Your goal: Please write out the entire listing below exactly, excluding its pictures.

=======

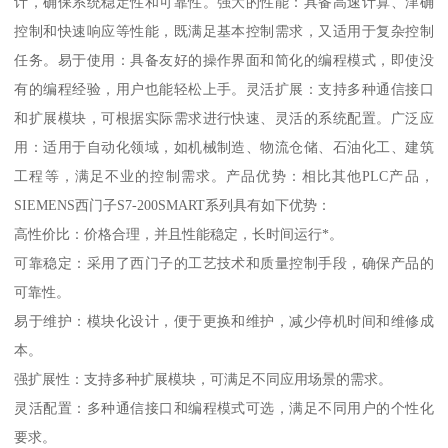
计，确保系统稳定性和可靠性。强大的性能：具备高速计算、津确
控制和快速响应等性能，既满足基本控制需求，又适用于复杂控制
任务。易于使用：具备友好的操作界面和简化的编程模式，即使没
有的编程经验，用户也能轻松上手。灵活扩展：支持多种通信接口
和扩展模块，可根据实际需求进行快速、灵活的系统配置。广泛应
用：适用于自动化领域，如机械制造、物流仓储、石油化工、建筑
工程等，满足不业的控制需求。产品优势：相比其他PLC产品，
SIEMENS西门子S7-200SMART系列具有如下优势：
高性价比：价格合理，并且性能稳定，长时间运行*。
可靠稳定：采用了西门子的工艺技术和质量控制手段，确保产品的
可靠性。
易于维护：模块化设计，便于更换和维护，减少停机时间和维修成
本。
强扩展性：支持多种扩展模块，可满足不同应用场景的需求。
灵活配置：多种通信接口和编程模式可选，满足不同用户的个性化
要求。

=======

Task answer:
计，确保系统稳定性和可靠性。强大的性能：具备高速计算、津确
控制和快速响应等性能，既满足基本控制需求，又适用于复杂控制
任务。易于使用：具备友好的操作界面和简化的编程模式，即使没
有的编程经验，用户也能轻松上手。灵活扩展：支持多种通信接口
和扩展模块，可根据实际需求进行快速、灵活的系统配置。广泛应
用：适用于自动化领域，如机械制造、物流仓储、石油化工、建筑
工程等，满足不业的控制需求。产品优势：相比其他PLC产品，
SIEMENS西门子S7-200SMART系列具有如下优势：
高性价比：价格合理，并且性能稳定，长时间运行*。
可靠稳定：采用了西门子的工艺技术和质量控制手段，确保产品的
可靠性。
易于维护：模块化设计，便于更换和维护，减少停机时间和维修成
本。
强扩展性：支持多种扩展模块，可满足不同应用场景的需求。
灵活配置：多种通信接口和编程模式可选，满足不同用户的个性化
要求。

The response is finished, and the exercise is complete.